視界がぼやけてあんまり細部までは分からない。見た感じ、病室のようだ。
どこだろうかこの病院は。少なくとも日本では無いだろう。中国のどこか、あるいは。
「……」
駄目だ、やっぱり考えられない。
自分はどうなってしまったんだろうか…
「……」
俺はいままで何をしていた?
さっき、意識が途切れる前、何をやっていた?
「……」
何がどうなっているんだ?
さっぱりわからない。
『俺』は『俺』なのか?
「……?」
そう思っていたとき、ふと、だれかがやってくるのが見えた。
どんな人かは分からないぼやけて見えない。
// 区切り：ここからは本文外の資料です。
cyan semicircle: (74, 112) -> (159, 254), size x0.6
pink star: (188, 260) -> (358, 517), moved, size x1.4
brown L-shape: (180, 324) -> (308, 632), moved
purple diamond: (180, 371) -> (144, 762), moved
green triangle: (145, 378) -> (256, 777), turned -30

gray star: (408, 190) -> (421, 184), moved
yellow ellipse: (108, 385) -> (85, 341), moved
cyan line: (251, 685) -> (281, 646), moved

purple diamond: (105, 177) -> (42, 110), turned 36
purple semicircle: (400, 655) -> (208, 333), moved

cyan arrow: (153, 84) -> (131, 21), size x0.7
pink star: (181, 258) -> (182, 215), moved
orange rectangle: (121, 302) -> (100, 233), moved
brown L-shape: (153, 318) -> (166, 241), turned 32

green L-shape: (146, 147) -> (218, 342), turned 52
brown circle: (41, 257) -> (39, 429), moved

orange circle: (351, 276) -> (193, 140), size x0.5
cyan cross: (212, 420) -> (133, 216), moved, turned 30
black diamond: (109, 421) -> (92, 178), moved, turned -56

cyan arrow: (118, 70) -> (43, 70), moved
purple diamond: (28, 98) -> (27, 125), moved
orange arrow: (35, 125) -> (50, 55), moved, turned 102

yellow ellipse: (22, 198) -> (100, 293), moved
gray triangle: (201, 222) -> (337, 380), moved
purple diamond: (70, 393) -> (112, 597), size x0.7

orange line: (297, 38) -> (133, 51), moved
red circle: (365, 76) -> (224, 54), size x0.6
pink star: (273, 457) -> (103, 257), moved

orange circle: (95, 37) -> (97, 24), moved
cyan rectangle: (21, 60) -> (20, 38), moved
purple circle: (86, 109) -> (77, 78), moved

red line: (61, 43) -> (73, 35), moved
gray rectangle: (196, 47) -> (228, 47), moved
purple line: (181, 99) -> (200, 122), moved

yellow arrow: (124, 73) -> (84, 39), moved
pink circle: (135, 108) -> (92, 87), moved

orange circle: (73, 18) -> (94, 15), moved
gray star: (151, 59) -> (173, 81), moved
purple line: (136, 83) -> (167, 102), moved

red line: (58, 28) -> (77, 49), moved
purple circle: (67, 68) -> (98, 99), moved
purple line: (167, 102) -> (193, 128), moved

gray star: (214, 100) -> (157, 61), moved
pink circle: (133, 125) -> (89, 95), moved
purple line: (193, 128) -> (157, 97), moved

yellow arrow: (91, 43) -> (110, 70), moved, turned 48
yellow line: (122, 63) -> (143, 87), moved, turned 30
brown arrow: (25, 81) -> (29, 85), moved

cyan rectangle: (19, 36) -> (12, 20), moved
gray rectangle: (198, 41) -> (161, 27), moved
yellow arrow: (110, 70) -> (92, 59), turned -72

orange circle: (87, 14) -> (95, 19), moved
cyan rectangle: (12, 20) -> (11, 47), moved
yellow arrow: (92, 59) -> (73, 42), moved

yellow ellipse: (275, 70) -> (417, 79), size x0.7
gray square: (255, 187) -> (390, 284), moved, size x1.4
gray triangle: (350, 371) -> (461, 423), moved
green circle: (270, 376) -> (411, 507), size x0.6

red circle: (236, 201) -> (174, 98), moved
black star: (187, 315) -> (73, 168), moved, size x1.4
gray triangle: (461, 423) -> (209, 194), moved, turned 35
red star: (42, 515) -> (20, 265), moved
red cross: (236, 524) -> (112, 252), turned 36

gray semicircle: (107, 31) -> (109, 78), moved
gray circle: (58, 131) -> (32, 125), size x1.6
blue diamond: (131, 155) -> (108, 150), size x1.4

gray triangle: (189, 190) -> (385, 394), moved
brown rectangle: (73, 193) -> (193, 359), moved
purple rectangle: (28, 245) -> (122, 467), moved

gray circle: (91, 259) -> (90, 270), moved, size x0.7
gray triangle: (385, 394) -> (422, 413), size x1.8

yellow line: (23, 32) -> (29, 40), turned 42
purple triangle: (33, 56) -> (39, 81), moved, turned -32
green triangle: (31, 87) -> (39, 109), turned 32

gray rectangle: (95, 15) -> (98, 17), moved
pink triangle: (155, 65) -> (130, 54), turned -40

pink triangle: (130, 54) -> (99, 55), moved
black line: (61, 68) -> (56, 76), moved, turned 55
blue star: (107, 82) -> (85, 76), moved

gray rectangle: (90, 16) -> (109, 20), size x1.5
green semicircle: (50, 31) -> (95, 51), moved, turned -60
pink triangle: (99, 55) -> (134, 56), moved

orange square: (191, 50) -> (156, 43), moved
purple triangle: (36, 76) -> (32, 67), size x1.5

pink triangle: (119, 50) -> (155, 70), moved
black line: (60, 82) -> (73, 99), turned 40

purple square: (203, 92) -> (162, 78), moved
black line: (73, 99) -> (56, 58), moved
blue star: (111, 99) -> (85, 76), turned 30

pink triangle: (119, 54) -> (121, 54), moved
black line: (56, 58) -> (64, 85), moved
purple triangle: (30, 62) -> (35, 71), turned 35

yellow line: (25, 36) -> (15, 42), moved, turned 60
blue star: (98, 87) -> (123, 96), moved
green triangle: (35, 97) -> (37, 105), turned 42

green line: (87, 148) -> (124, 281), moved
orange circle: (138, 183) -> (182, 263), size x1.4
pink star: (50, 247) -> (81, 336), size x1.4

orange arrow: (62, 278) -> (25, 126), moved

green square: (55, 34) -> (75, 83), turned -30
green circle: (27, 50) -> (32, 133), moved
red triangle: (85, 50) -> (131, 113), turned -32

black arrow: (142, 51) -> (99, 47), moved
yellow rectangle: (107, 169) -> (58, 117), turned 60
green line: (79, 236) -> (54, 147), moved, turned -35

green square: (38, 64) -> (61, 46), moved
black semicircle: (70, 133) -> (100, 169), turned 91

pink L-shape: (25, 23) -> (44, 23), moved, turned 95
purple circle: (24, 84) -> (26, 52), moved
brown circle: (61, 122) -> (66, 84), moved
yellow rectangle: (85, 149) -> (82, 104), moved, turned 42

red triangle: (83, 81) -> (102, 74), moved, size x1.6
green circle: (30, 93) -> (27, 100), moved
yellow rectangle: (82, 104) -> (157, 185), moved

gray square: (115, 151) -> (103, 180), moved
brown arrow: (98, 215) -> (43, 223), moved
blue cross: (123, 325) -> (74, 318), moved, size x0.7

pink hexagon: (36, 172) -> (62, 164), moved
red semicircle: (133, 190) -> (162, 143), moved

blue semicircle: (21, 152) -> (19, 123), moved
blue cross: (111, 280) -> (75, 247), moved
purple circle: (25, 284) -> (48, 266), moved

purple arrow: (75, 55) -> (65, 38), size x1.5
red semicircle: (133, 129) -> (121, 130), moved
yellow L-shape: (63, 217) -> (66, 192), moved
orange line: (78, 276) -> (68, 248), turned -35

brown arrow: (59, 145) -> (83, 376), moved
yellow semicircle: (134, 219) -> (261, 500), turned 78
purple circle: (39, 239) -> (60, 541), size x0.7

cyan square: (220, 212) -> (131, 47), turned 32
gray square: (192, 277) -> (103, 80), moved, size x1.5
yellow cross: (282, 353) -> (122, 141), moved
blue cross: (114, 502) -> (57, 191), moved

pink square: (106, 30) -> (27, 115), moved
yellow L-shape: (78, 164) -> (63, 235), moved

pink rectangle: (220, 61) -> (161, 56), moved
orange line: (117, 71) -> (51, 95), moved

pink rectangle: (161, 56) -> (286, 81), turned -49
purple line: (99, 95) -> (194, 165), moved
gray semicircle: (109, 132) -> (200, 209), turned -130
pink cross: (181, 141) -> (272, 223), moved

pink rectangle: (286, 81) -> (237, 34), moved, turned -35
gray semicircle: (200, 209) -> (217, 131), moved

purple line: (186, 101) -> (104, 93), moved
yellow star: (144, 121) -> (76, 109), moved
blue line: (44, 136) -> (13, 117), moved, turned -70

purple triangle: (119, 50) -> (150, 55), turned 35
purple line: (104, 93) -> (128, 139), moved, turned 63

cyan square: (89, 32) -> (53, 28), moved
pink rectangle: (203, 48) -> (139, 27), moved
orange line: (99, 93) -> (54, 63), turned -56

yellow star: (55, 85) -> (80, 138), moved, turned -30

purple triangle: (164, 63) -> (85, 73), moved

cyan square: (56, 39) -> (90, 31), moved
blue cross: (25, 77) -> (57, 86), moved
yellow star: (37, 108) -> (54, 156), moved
それはこっちに向かってきた。
誰だろうか?
「……」
その人(?)はどうも点滴か何かの交換をしているらしく、俺の目が覚めていることに気づいていないようだった。
「…ァ」
声を出して、俺が目覚めていることを、示す。
それにはさすがに気づいたらしく、手を止めて、こちらの顔を覗き込んでいた。
「…もし? もし?」
女性だった。金髪の女性。看護師なのだろう。
とにかく俺はそこで「…ァ」と小さな声で応答した。
「先生!! 先生!!」
俺が目覚めていると確認するや否や、その看護師はどこかへかけて行った。
「……」
歌はまだ流れている。
そうだ、俺はこの曲が好きだ。
「……」
なんだ? 俺は何をやっていたんだ?
あの時俺は何を得て、何を喪い。
何を売ったんだ?
「……ああ」
そうだ、
俺は、夢という世界を売ったんだ。